● **Data for analysis**
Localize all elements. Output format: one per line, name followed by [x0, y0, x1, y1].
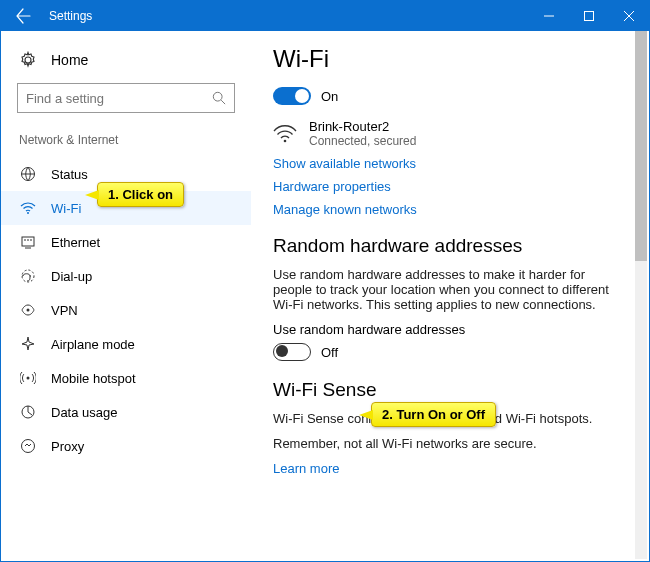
airplane-icon: [19, 335, 37, 353]
network-name: Brink-Router2: [309, 119, 416, 134]
sidebar-item-vpn[interactable]: VPN: [1, 293, 251, 327]
search-field[interactable]: [17, 83, 235, 113]
wifi-toggle-row: On: [273, 87, 627, 105]
sidebar-item-label: Wi-Fi: [51, 201, 81, 216]
svg-rect-1: [585, 12, 594, 21]
link-hardware-properties[interactable]: Hardware properties: [273, 179, 627, 194]
rha-toggle-row: Off: [273, 343, 627, 361]
annotation-callout-1: 1. Click on: [97, 182, 184, 207]
home-label: Home: [51, 52, 88, 68]
sidebar-item-label: Ethernet: [51, 235, 100, 250]
window-title: Settings: [45, 9, 92, 23]
svg-point-14: [284, 139, 287, 142]
sidebar-item-label: Mobile hotspot: [51, 371, 136, 386]
sidebar-item-label: Dial-up: [51, 269, 92, 284]
sidebar-item-label: VPN: [51, 303, 78, 318]
hotspot-icon: [19, 369, 37, 387]
rha-toggle[interactable]: [273, 343, 311, 361]
settings-window: Settings Home Network & Internet Status: [0, 0, 650, 562]
sidebar-home-button[interactable]: Home: [1, 45, 251, 83]
sidebar-item-label: Status: [51, 167, 88, 182]
wifi-toggle[interactable]: [273, 87, 311, 105]
sidebar-item-hotspot[interactable]: Mobile hotspot: [1, 361, 251, 395]
rha-toggle-label: Off: [321, 345, 338, 360]
sidebar-item-datausage[interactable]: Data usage: [1, 395, 251, 429]
close-icon: [624, 11, 634, 21]
sidebar-section-header: Network & Internet: [1, 129, 251, 157]
wifisense-line2: Remember, not all Wi-Fi networks are sec…: [273, 436, 613, 451]
wifi-toggle-label: On: [321, 89, 338, 104]
maximize-button[interactable]: [569, 1, 609, 31]
sidebar-item-ethernet[interactable]: Ethernet: [1, 225, 251, 259]
maximize-icon: [584, 11, 594, 21]
search-icon: [212, 91, 226, 105]
arrow-left-icon: [15, 8, 31, 24]
svg-point-9: [22, 270, 34, 282]
ethernet-icon: [19, 233, 37, 251]
dialup-icon: [19, 267, 37, 285]
rha-description: Use random hardware addresses to make it…: [273, 267, 613, 312]
network-status: Connected, secured: [309, 134, 416, 148]
back-button[interactable]: [1, 1, 45, 31]
rha-title: Random hardware addresses: [273, 235, 627, 257]
svg-point-11: [27, 377, 30, 380]
link-manage-networks[interactable]: Manage known networks: [273, 202, 627, 217]
data-usage-icon: [19, 403, 37, 421]
sidebar: Home Network & Internet Status Wi-Fi: [1, 31, 251, 561]
wifi-signal-icon: [273, 124, 297, 144]
link-show-networks[interactable]: Show available networks: [273, 156, 627, 171]
link-learn-more[interactable]: Learn more: [273, 461, 627, 476]
scrollbar-thumb[interactable]: [635, 31, 647, 261]
annotation-callout-2: 2. Turn On or Off: [371, 402, 496, 427]
titlebar: Settings: [1, 1, 649, 31]
rha-label: Use random hardware addresses: [273, 322, 627, 337]
gear-icon: [19, 51, 37, 69]
content-pane: Wi-Fi On Brink-Router2 Connected, secure…: [251, 31, 649, 561]
proxy-icon: [19, 437, 37, 455]
sidebar-item-label: Proxy: [51, 439, 84, 454]
svg-line-5: [221, 100, 225, 104]
vpn-icon: [19, 301, 37, 319]
wifi-icon: [19, 199, 37, 217]
svg-point-13: [22, 440, 35, 453]
minimize-button[interactable]: [529, 1, 569, 31]
page-title: Wi-Fi: [273, 45, 627, 73]
minimize-icon: [544, 11, 554, 21]
svg-rect-8: [22, 237, 34, 246]
globe-icon: [19, 165, 37, 183]
svg-point-7: [27, 212, 29, 214]
sidebar-item-airplane[interactable]: Airplane mode: [1, 327, 251, 361]
wifisense-title: Wi-Fi Sense: [273, 379, 627, 401]
sidebar-item-label: Airplane mode: [51, 337, 135, 352]
current-network[interactable]: Brink-Router2 Connected, secured: [273, 119, 627, 148]
svg-point-4: [213, 92, 222, 101]
close-button[interactable]: [609, 1, 649, 31]
sidebar-item-proxy[interactable]: Proxy: [1, 429, 251, 463]
search-input[interactable]: [26, 91, 212, 106]
svg-point-10: [27, 309, 30, 312]
scrollbar[interactable]: [635, 31, 647, 559]
sidebar-item-label: Data usage: [51, 405, 118, 420]
sidebar-item-dialup[interactable]: Dial-up: [1, 259, 251, 293]
body: Home Network & Internet Status Wi-Fi: [1, 31, 649, 561]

● **Goal of the exercise**
Omitting the images, output each record precisely as written.

● **Exercise solution**
Localize all elements. Output format: one per line, name followed by [x0, y0, x1, y1].
airplane-icon: [19, 335, 37, 353]
network-name: Brink-Router2: [309, 119, 416, 134]
sidebar-item-vpn[interactable]: VPN: [1, 293, 251, 327]
search-field[interactable]: [17, 83, 235, 113]
wifi-toggle-row: On: [273, 87, 627, 105]
sidebar-item-label: Wi-Fi: [51, 201, 81, 216]
svg-rect-1: [585, 12, 594, 21]
link-hardware-properties[interactable]: Hardware properties: [273, 179, 627, 194]
rha-toggle-row: Off: [273, 343, 627, 361]
annotation-callout-1: 1. Click on: [97, 182, 184, 207]
home-label: Home: [51, 52, 88, 68]
sidebar-item-label: Ethernet: [51, 235, 100, 250]
window-title: Settings: [45, 9, 92, 23]
svg-point-14: [284, 139, 287, 142]
sidebar-item-label: Mobile hotspot: [51, 371, 136, 386]
sidebar-item-label: Dial-up: [51, 269, 92, 284]
sidebar-item-label: VPN: [51, 303, 78, 318]
hotspot-icon: [19, 369, 37, 387]
rha-toggle[interactable]: [273, 343, 311, 361]
settings-window: Settings Home Network & Internet Status: [0, 0, 650, 562]
sidebar-home-button[interactable]: Home: [1, 45, 251, 83]
sidebar-item-label: Status: [51, 167, 88, 182]
wifi-toggle[interactable]: [273, 87, 311, 105]
sidebar-item-hotspot[interactable]: Mobile hotspot: [1, 361, 251, 395]
rha-toggle-label: Off: [321, 345, 338, 360]
sidebar-item-datausage[interactable]: Data usage: [1, 395, 251, 429]
close-icon: [624, 11, 634, 21]
sidebar-section-header: Network & Internet: [1, 129, 251, 157]
wifisense-line2: Remember, not all Wi-Fi networks are sec…: [273, 436, 613, 451]
wifi-toggle-label: On: [321, 89, 338, 104]
maximize-button[interactable]: [569, 1, 609, 31]
sidebar-item-ethernet[interactable]: Ethernet: [1, 225, 251, 259]
maximize-icon: [584, 11, 594, 21]
search-icon: [212, 91, 226, 105]
arrow-left-icon: [15, 8, 31, 24]
svg-point-9: [22, 270, 34, 282]
ethernet-icon: [19, 233, 37, 251]
dialup-icon: [19, 267, 37, 285]
rha-description: Use random hardware addresses to make it…: [273, 267, 613, 312]
network-status: Connected, secured: [309, 134, 416, 148]
back-button[interactable]: [1, 1, 45, 31]
rha-title: Random hardware addresses: [273, 235, 627, 257]
svg-point-11: [27, 377, 30, 380]
link-manage-networks[interactable]: Manage known networks: [273, 202, 627, 217]
data-usage-icon: [19, 403, 37, 421]
sidebar: Home Network & Internet Status Wi-Fi: [1, 31, 251, 561]
wifi-signal-icon: [273, 124, 297, 144]
link-show-networks[interactable]: Show available networks: [273, 156, 627, 171]
link-learn-more[interactable]: Learn more: [273, 461, 627, 476]
scrollbar-thumb[interactable]: [635, 31, 647, 261]
annotation-callout-2: 2. Turn On or Off: [371, 402, 496, 427]
titlebar: Settings: [1, 1, 649, 31]
rha-label: Use random hardware addresses: [273, 322, 627, 337]
gear-icon: [19, 51, 37, 69]
content-pane: Wi-Fi On Brink-Router2 Connected, secure…: [251, 31, 649, 561]
proxy-icon: [19, 437, 37, 455]
sidebar-item-label: Proxy: [51, 439, 84, 454]
svg-line-5: [221, 100, 225, 104]
vpn-icon: [19, 301, 37, 319]
wifi-icon: [19, 199, 37, 217]
svg-point-13: [22, 440, 35, 453]
minimize-button[interactable]: [529, 1, 569, 31]
page-title: Wi-Fi: [273, 45, 627, 73]
minimize-icon: [544, 11, 554, 21]
svg-rect-8: [22, 237, 34, 246]
globe-icon: [19, 165, 37, 183]
svg-point-7: [27, 212, 29, 214]
sidebar-item-airplane[interactable]: Airplane mode: [1, 327, 251, 361]
wifisense-title: Wi-Fi Sense: [273, 379, 627, 401]
sidebar-item-label: Airplane mode: [51, 337, 135, 352]
current-network[interactable]: Brink-Router2 Connected, secured: [273, 119, 627, 148]
svg-point-4: [213, 92, 222, 101]
close-button[interactable]: [609, 1, 649, 31]
sidebar-item-proxy[interactable]: Proxy: [1, 429, 251, 463]
search-input[interactable]: [26, 91, 212, 106]
svg-point-10: [27, 309, 30, 312]
scrollbar[interactable]: [635, 31, 647, 559]
sidebar-item-label: Data usage: [51, 405, 118, 420]
sidebar-item-dialup[interactable]: Dial-up: [1, 259, 251, 293]
body: Home Network & Internet Status Wi-Fi: [1, 31, 649, 561]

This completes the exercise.